■ **What you will do**
Which lines below fall between the one containing "llenarnos de vitaminas" and the one containing "Μια ομάδα επιστημόνων από το"? Repeat them exactly, counting both of those lines, and add nothing else.
━━ Provided information ━━
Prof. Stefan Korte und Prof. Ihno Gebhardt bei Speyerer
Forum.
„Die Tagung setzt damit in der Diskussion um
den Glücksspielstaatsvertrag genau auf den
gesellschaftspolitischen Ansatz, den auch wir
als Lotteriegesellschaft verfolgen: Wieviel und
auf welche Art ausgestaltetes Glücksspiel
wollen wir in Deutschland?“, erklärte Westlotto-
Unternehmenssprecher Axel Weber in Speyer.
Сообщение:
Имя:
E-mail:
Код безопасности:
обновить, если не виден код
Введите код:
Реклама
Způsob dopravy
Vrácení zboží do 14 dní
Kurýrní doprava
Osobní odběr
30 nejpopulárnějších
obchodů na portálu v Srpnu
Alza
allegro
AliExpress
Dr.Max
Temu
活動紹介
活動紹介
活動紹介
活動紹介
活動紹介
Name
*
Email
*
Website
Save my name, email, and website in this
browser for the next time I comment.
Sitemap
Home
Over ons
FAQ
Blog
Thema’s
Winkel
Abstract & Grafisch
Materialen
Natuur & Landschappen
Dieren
━━━
━━ Provided information ━━
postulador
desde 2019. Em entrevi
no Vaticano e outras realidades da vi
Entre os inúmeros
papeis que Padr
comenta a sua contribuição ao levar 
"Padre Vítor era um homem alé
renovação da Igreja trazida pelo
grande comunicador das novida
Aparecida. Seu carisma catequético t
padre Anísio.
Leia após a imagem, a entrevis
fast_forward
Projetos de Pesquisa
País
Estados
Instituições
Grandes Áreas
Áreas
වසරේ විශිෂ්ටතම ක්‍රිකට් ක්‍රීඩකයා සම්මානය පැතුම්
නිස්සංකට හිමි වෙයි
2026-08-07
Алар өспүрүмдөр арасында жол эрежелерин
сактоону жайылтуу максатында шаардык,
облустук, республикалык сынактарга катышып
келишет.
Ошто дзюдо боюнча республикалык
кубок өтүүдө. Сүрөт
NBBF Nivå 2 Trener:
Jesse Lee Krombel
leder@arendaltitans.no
━━━
━━ Provided information ━━
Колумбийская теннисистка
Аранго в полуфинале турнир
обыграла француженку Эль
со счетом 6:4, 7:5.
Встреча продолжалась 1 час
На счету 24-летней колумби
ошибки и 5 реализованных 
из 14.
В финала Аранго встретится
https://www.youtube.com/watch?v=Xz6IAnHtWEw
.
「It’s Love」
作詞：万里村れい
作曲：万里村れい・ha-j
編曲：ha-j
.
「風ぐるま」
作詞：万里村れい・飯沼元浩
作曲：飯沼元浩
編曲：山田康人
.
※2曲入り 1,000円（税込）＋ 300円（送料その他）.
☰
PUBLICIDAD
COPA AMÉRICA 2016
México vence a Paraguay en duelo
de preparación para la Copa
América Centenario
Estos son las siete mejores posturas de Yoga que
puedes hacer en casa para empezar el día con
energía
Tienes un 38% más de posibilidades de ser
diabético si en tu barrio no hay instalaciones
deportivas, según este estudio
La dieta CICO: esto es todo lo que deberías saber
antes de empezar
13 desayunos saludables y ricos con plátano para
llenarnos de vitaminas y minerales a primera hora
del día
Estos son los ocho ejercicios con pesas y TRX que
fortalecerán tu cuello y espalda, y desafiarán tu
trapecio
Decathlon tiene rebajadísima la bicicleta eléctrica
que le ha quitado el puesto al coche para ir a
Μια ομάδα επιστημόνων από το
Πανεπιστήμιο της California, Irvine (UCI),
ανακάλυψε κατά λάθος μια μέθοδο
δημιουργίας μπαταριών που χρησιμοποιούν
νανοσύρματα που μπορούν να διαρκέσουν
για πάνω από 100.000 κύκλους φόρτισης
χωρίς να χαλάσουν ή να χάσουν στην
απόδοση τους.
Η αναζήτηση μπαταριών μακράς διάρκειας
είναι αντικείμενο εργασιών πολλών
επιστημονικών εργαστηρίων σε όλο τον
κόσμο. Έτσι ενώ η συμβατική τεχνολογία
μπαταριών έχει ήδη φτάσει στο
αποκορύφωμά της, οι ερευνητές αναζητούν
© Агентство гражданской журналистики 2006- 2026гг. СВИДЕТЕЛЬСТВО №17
━━━
■ **Written solution**
llenarnos de vitaminas y minerales a primera hora
del día
Estos son los ocho ejercicios con pesas y TRX que
fortalecerán tu cuello y espalda, y desafiarán tu
trapecio
Decathlon tiene rebajadísima la bicicleta eléctrica
que le ha quitado el puesto al coche para ir a
Μια ομάδα επιστημόνων από το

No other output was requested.